ABOUT THIS EXERCISE: Go through the records below and copy out every line that contains the word "Post".

Collected data entries
-*-*-
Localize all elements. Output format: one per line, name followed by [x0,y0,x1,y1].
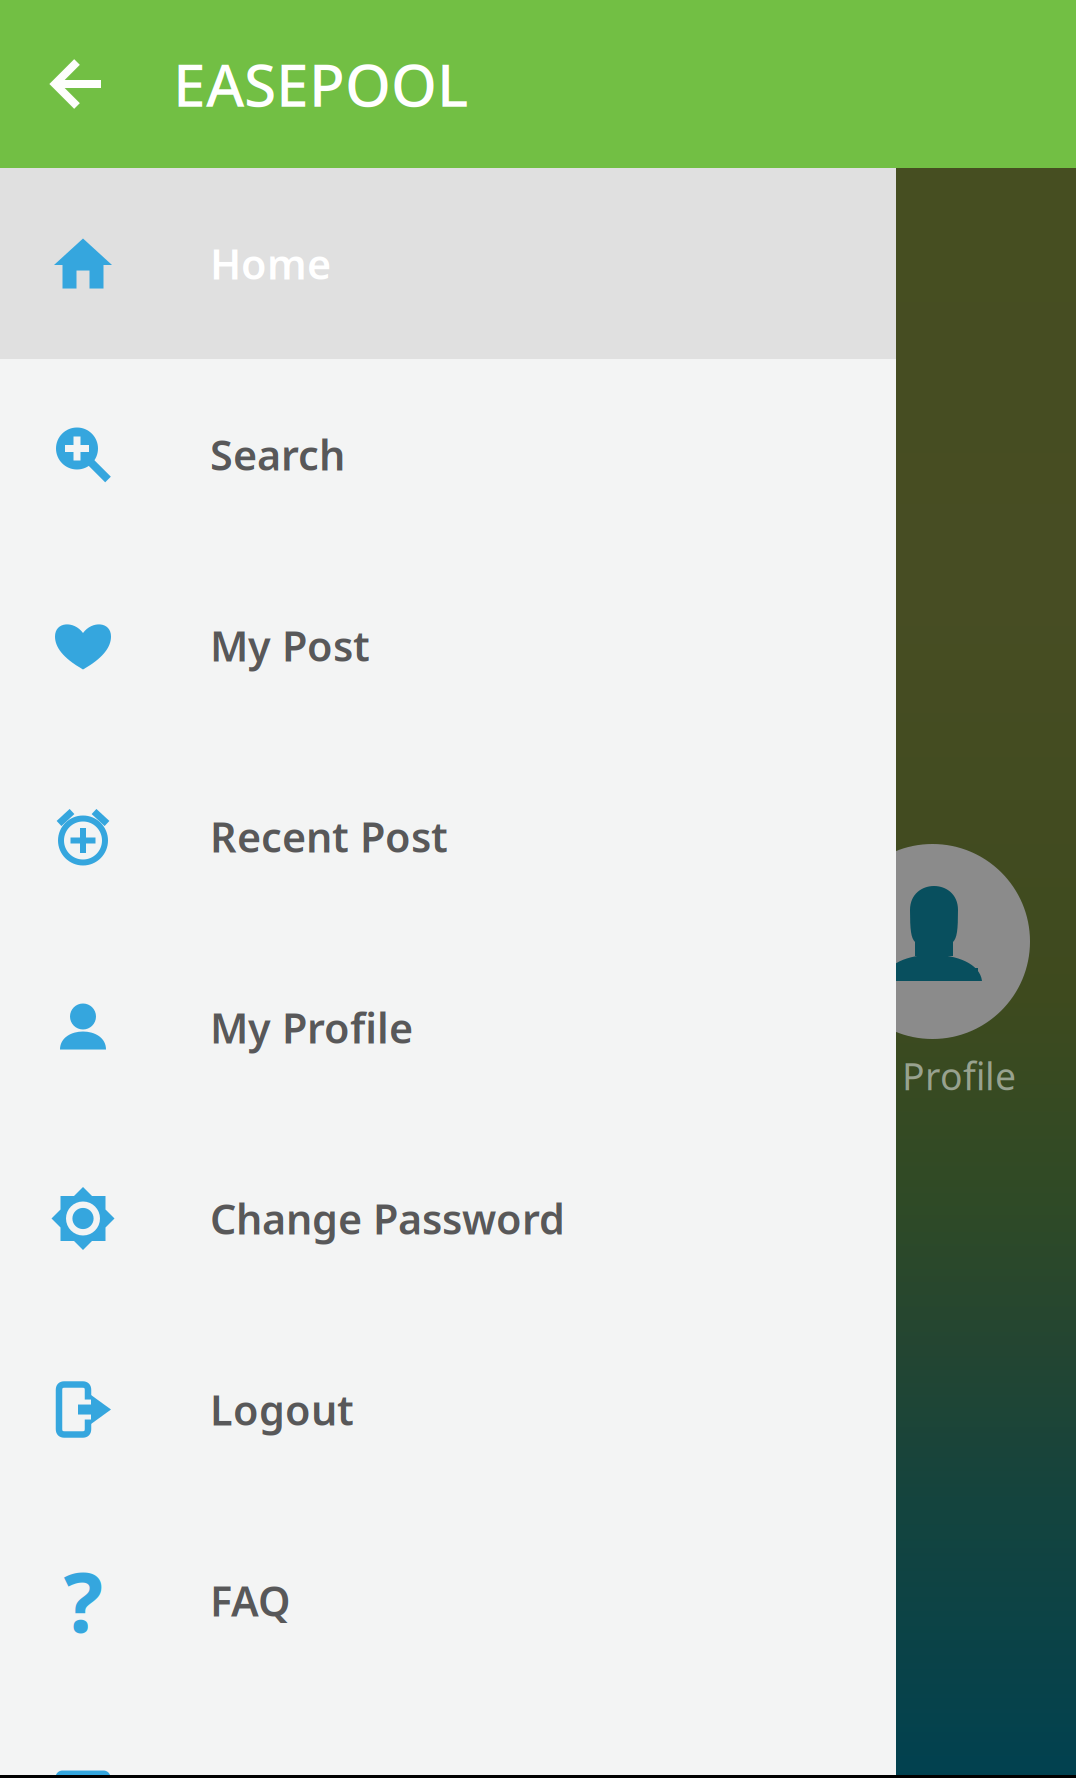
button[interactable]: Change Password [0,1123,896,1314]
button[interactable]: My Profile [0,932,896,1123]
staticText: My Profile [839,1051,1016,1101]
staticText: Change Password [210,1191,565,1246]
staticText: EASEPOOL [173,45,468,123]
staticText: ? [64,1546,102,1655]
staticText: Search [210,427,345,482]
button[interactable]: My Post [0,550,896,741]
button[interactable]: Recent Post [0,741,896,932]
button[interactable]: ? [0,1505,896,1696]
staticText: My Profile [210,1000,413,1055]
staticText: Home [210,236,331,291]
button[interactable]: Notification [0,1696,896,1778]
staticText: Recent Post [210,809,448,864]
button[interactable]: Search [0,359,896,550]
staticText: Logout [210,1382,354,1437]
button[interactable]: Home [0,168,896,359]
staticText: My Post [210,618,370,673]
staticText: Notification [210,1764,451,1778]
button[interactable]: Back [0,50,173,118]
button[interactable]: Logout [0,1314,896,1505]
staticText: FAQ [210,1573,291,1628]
-*-*-
TASK ANSWER:
button[interactable]: My Post [0,550,896,741]
button[interactable]: Recent Post [0,741,896,932]
staticText: Recent Post [210,809,448,864]
staticText: My Post [210,618,370,673]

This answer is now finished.